The advisability of wearing plastic helmets with face masks is not discussed much anymore, but it was a big topic from the mid-1950s to the early 1960s. During that time, football players transitioned from suffering facial and dental to neck injuries, mainly because tacklers and blockers in more protective gear were coached to spear or stick their helmets into opposing players' sternums or ribs.
The number of neck injuries soon led to changes in tackling and blocking techniques, but not before trainers and other coaches developed methods for strengthening neck muscles.

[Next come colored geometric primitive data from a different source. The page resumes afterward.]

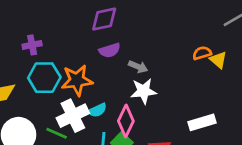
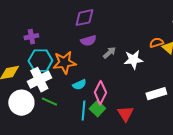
gray arrow: (138, 67) -> (109, 53), turned -64
white star: (144, 91) -> (133, 60), moved
white cross: (73, 116) -> (39, 80), moved

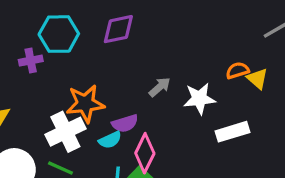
purple semicircle: (88, 41) -> (125, 123), moved
cyan hexagon: (40, 61) -> (59, 34), moved
white cross: (39, 80) -> (65, 132), moved
white rectangle: (156, 94) -> (233, 132), moved

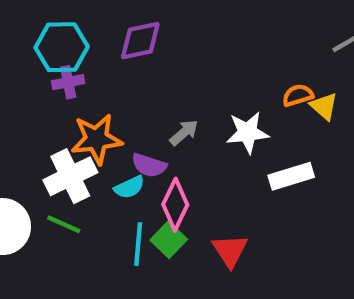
purple cross: (31, 61) -> (68, 82), moved
gray arrow: (160, 87) -> (184, 132), moved
purple semicircle: (125, 123) -> (149, 165), turned 35

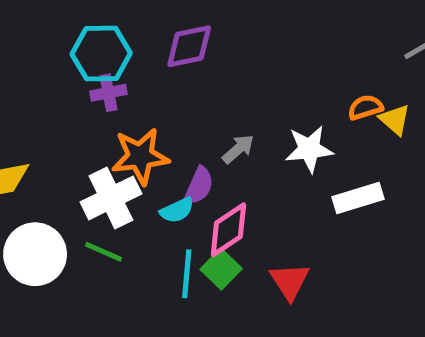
purple semicircle: (149, 165) -> (199, 186), turned -84
pink diamond: (175, 205) -> (228, 230), turned 30

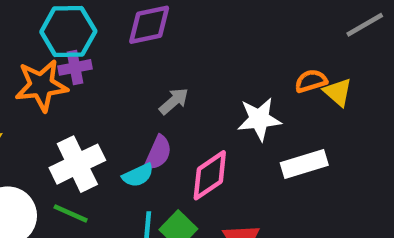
gray arrow: (238, 149) -> (174, 101), moved
orange star: (140, 156) -> (41, 85), moved
pink diamond: (228, 230) -> (210, 175), moved

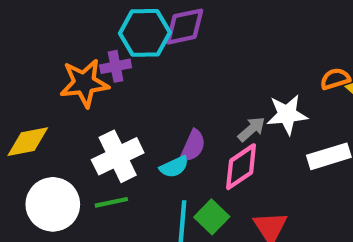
cyan hexagon: (68, 31) -> (145, 33), moved
gray arrow: (174, 101) -> (252, 129), moved
green line: (71, 213) -> (111, 202), turned -36

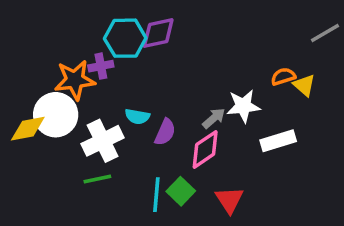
cyan semicircle: (174, 167) -> (137, 116), moved, turned 35
white circle: (53, 204) -> (56, 115), moved

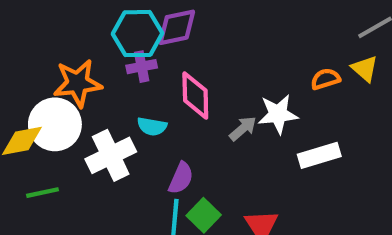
purple cross: (101, 66) -> (142, 67), moved
yellow triangle: (304, 85) -> (365, 69), moved
purple semicircle: (165, 132) -> (181, 178), moved
pink diamond: (205, 149) -> (195, 95), moved, turned -57
green line: (97, 179) -> (43, 193), moved

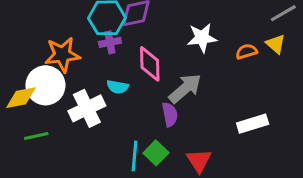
white star: (278, 114) -> (202, 38), moved
gray arrow: (243, 129) -> (185, 88), size x1.6
white rectangle: (319, 155) -> (253, 124), moved
purple semicircle: (181, 178) -> (170, 114), moved, turned -35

Everyone who played in the era spent time performing isometric exercises pressing the side of their helmet against a teammate's knee, hoping to attain the thickest neck in the history of the human race. Others hung weights from canvas straps and performed neck lifts in at least four directions.
However, these seemingly well-considered exercises do not approach the silliness of the weighted helmet, first shown to the world at Oregon State before the 1968 season. Devised by assistant trainer Eddie Ferrell, the weighted helmet was a standard helmet with a hole drilled into the top, from which a one-inch post projected from the helmet.
The one-inch post fit most weights used in those pre-Olympic bar days, so placing a few five-pound weights atop your helmet before doing whatever exercises they performed were simple. Unfortunately, the available information does not tell us if players ran around the field heavy-headed or if they did controlled movements. Either way, they must have recognized they looked pretty silly.